History and Analysis
Scholars address the historiography of 1948 and the crux of the conflict from different perspectives. Read articles by Nur-eldeen Masalha, Benny Morris, Ilan Pappe, Tarif Khalidi, and Joel Beinin.
This section includes articles by Susan Akram on refugee rights; Thomas and Sally Mallison on the right of return; Henry Cattan on the status of Jerusalem; and Michael Fischbach on refugee properties and compensation.
Most of the articles in this section focus on specific operations or players: Matthew Hughes on Lebanon’s particpation, Benny Morris on Operation Hiram, Nafez Nazzal on Western Galilee, and Ricky-Dale Calhoun on Haganah’s illegal arms procurement network in the U.S. Also of note is Walid Khalidi’s presentation of never-before-published documents on the war, especially relating to the battles for Qastel, Haifa, and Jaffa.
Diplomatic involvement and the role of international politics are addressed in this section, broadly by British writer Michael Adams and Palestinian Sabri Jiryis, and in more specific aspects by others. Kathleen Christison and Lawrence Davidson discuss the U.S. role in the events of 1948, while Avi Shlaim tackles Britain’s role, and Walid Khalidi analyzes the UN partition plan. The section also presents a unique and little-known document: renowned British historian Albert Hourani’s long statement before the Anglo-American Committee of 1946 entitled “The Case against a Jewish State in Palestine.” Concerning internal Palestinian politics, Walid Khalidi contributes a personal article on the Arab Office and its background, and Avi Shlaim writes on the politics behind the All Palestine Government created in Gaza in 1948.

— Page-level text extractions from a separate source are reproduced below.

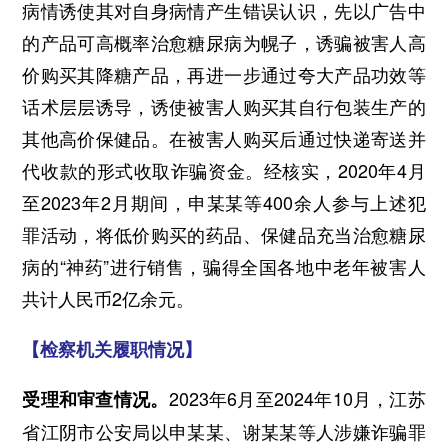
病情诱使其对自身病情产生错误认识，先以广告中
的产品可高概率治愈糖尿病为幌子，诱骗被害人高
价购买其降糖产品，再进一步通过夸大产品功效等
话术层层诱导，诱使被害人购买其自行包装生产的
其他高价保健品。在被害人购买后通过快递寄送并
代收款的形式收取诈骗资金。经核实，2020年4月
至2023年2月期间，申某某等400余人参与上述犯
罪活动，将低价购买的药品、保健品充当治愈糖尿
病的“神药”进行销售，骗得全国各地中老年被害人
共计人民币2亿余元。
【检察机关履职情况】
2023年6月至2024年10月，江苏
受理和审查情况。
省江阴市公安局以申某某、谢某某等人涉嫌诈骗罪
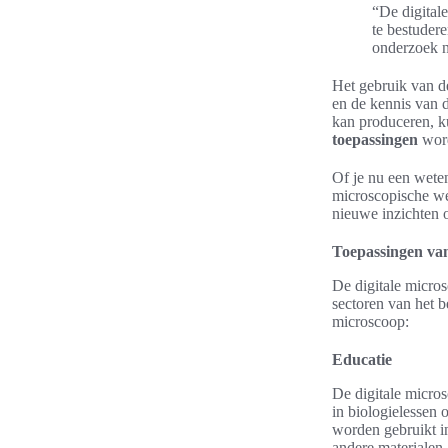
“De digital
te bestudere
onderzoek n
Het gebruik van d
en de kennis van 
kan produceren, k
toepassingen
word
Of je nu een wete
microscopische we
nieuwe inzichten 
Toepassingen van
De digitale micro
sectoren van het b
microscoop:
Educatie
De digitale micro
in biologielessen 
worden gebruikt in
andere materialen.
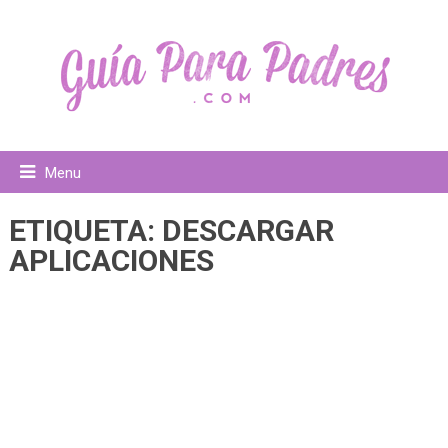
Menu
ETIQUETA:
DESCARGAR
APLICACIONES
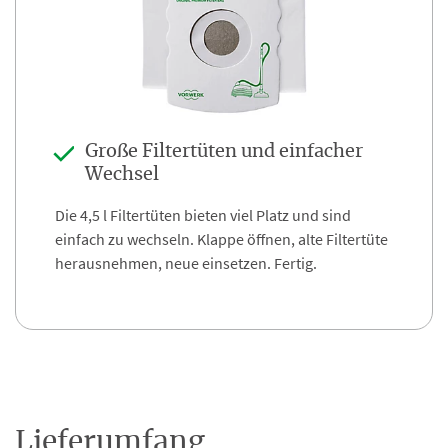
Große Filtertüten und einfacher
Wechsel
Die 4,5 l Filtertüten bieten viel Platz und sind
einfach zu wechseln. Klappe öffnen, alte Filtertüte
herausnehmen, neue einsetzen. Fertig.
Lieferumfang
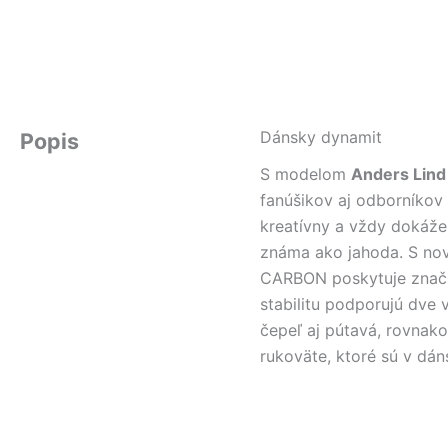
Dánsky dynamit
Popis
S modelom
Anders Lind
fanúšikov aj odborníkov
kreatívny a vždy dokáže
známa ako jahoda. S no
CARBON poskytuje značnú 
stabilitu podporujú dve 
čepeľ aj pútavá, rovnako
rukoväte, ktoré sú v dá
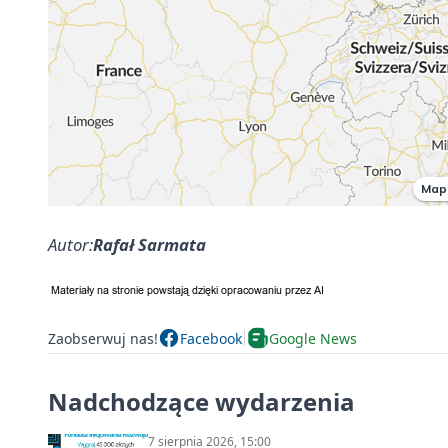
Autor:
Rafał Sarmata
Zaobserwuj nas!
Facebook
Google News
Nadchodzące wydarzenia
7 sierpnia 2026, 15:00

Today’s ongoing debates about the Palestinian tragedy began immediately after 1948 and picked up steam in the 1980s and 1990s with the advent of Israel’s “new historians.” Read the three-way debate among Benny Morris, Norman Finkelstein, and Nur-eldeen Masalha. Also of note are Morris’ critique of Efraim Karsh and of Walid Khalidi’s Before Their Diaspora (and Khalidi’s detailed rejoinder), as well as critiques of Morris by Ibrahim Abu Lughod and Nur-eldeen Masalha.